Примерно треть всех сброшенных с парашютами энкавэдэшники расстреляли еще в воздухе. Но большая часть диверсантов во главе с командиром сели в стороне и смогли выскользнуть из окружения.
Черт побери! Никогда не думал, что подобное сообщение так расстроит нас. Да не в плане того, что почти всех расстреляли. Все убитые при жизни были отменными подлецами, неоднократно участвовали в карательных акциях, и мы согласились со справедливостью возмездия. Нас больше беспокоили ускользнувшие. Они могли информировать Центр о произошедшем, и у командования вновь могли ожить подозрения по поводу нашей благонадежности. Чем грозило это нашим семьям в Германии, вы уже знаете. Ситуация была такова, что наши родные оказались в роли заложников. Причем эта карта была козырной не только в руках гестапо. Мы, конечно, старались не сомневаться в порядочности товарища Лагодинского. Страшно было сомневаться. Если бы он отдал приказ стрелять по десанту, мы бы его выполнили. Но он был мудрый человек и не стал испытывать нас на верность.
Однако через одно испытание мне все-таки пришлось пройти. Один из парашютистов схвачен, и вновь в роли переводчика предстоит быть мне. Конвоир вводит здоровенного детину в разорванной униформе ротенфюрера СС и с синяком под глазом.
— Спроси, как его зовут? — командует Чермоев.
Пленный настороженно вслушивается в мою речь и спрашивает: «Ты немец?»
— Да.
— Тогда какого черта ты здесь делаешь? Ты коммунист?
— Кончайте болтать между собой, — возмущается Чермоев. — Пусть отвечает на вопрос!
— Меня зовут Фриц Швейффер! — заявляет пленный. — Я солдат СС, член Национал-социалистической партии и больше ничего не скажу тебе, большевистская свинья!
Ничего себе экземплярчик! Ну и как это перевести?!
— Он сказал, что его зовут Фриц Швейффер и он солдат СС, — нахожу компромисс я.
Но Чермоев по тону явно чувствует, что тут что-то не так.
— А дальше что он сказал? — тянет он угрожающим голосом. — Вы что, оба собираетесь дурачить меня?!
— Ну, это непереводимый немецкий фольклор, — мнусь я.
— Переводи все! — орут мне оба на двух языках. Вот уж попал между двух огней!
Да пошел этот Фриц к черту. Хочет повыпендриваться перед чекистом — пожалуйста! Посмотрим, насколько его хватит. Монотонным голосом перевожу все их фразы и цветистые выражения. Стандартный набор: Чермоев матерно кроет Гитлера и фашистов, а эсэсман с непередаваемой гордыней говорит о силе германской армии, которая гнала РККА до Волги и до Кавказа.
Кстати, большей части десанта удалось оторваться от преследования НКВД именно благодаря Фрицу; он прикрывал отход своих, отстреливался до последнего патрона, затем сражался врукопашную с навалившимися на него чекистами.
— Сволочь, пятеро наших бойцов из-за него погибли! Своими бы руками придушил! — злится Чермоев.
А эсэсовец только смеется ему прямо в глаза, словно нарочно доводя чекиста до белого каления.
— Я же, — говорит, — не виноват, что вы погнали своих солдат прямо под мои пули!
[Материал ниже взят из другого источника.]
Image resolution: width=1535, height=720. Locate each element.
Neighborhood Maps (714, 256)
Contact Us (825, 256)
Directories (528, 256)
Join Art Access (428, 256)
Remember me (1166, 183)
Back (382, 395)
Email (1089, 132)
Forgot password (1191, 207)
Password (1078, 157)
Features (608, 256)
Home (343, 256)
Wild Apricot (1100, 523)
Что же вы, как грамотный командир, не послали их в обход с флангов!
А потом Аслан его чуть прямо в кабинете не пристрелил, когда ротенфюрер начал рассказывать о своих подвигах в борьбе против белорусских партизан. Кстати, по сути своего задания Фриц так ничего и не сказал.
К обеду вернулся из рейда Петров, и они с капитаном взялись за нациста уже вдвоем.
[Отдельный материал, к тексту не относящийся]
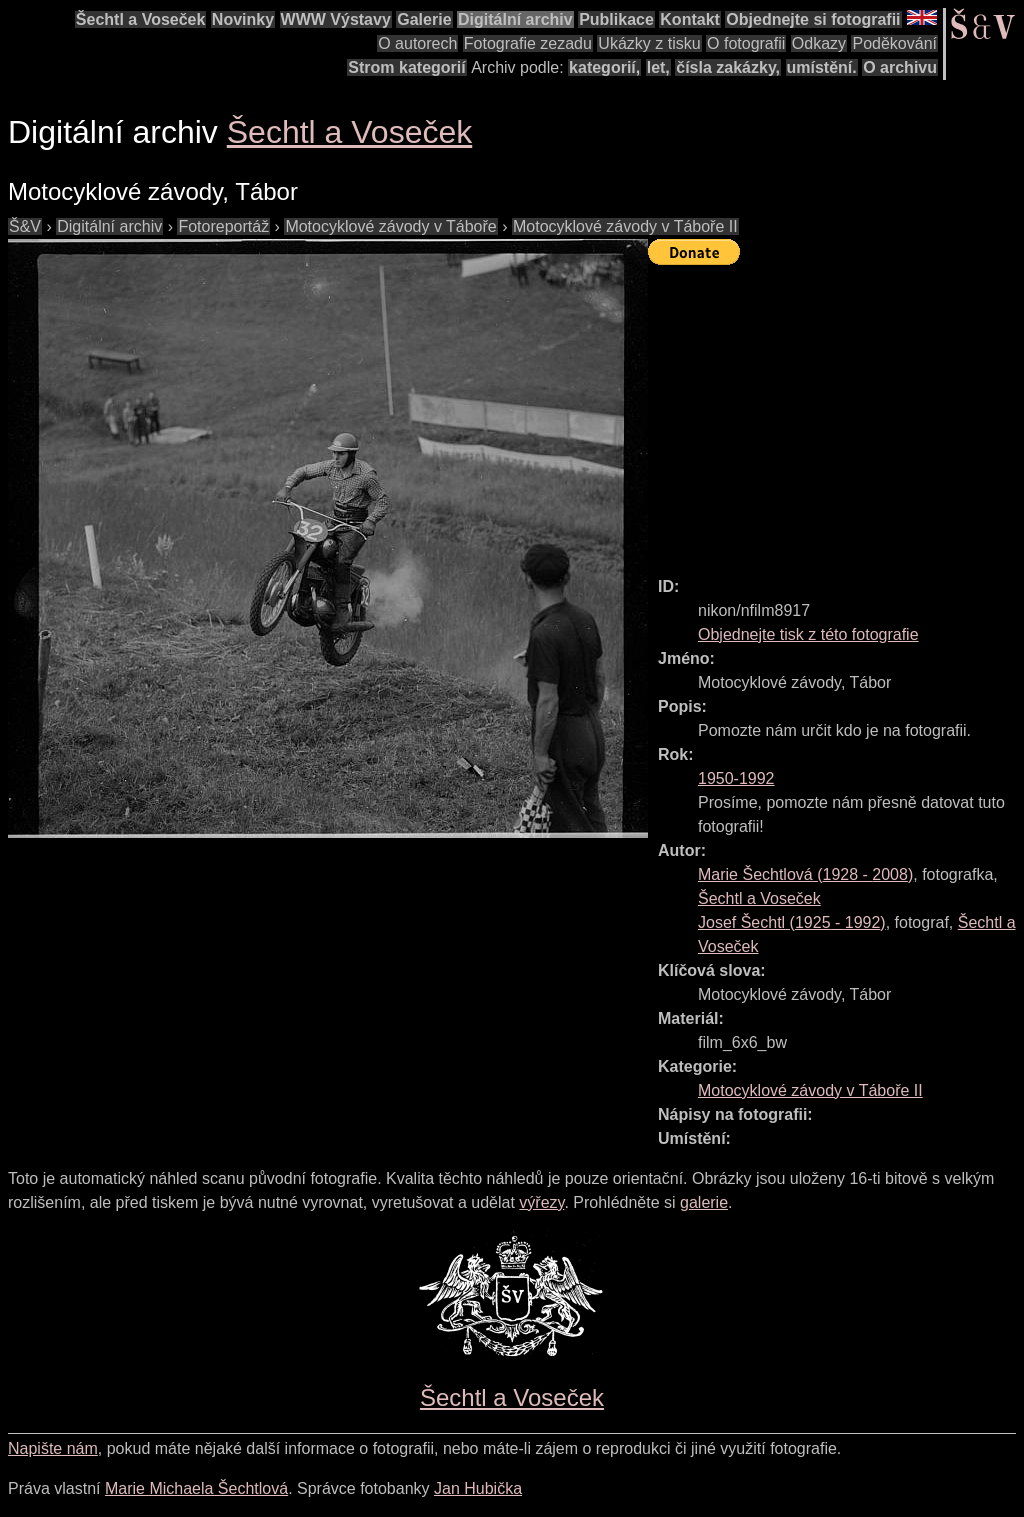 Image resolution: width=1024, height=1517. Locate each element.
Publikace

Майор сказал, что «это зрелище не для маленьких детей», и выпроводил меня. Через несколько часов я услышал два пистолетных выстрела в задней части крепости.
Я смог увидеть обоих чекистов только глубоким вечером. Они пришли в обнимку и слегка покачиваясь от выпитого. Но заканчивать пьянку пока не собирались. Послали Нестеренко сбегать к Никитичне еще за парой бутылок самогона и усадили нас пить вместе с собой. Потом к нам присоединились еще пара русских, притащили сало и вареную картошку на закуску.
— Не стесняйся, ешь, — резал мне толстые ломти хлеба и сала Петров, — ты еще пацан, тебе сил набираться надо.
Сами они пили много, закусывали мало.
— Давай, пей, Павел! — обнимал меня за плечи захмелевший Серега. — Пора тебе уже научиться пить как настоящий русский мужик.
— Да куда немчуре до нас! Кишка тонка! — пьяно хохотал один из пришедших по имени Андрей, наливая мне стакан доверху. — Пей до дна, если ты меня уважаешь.
Не помню как, но нетрезвый разговор перекинулся на сегодняшний допрос пленного ротенфюрера.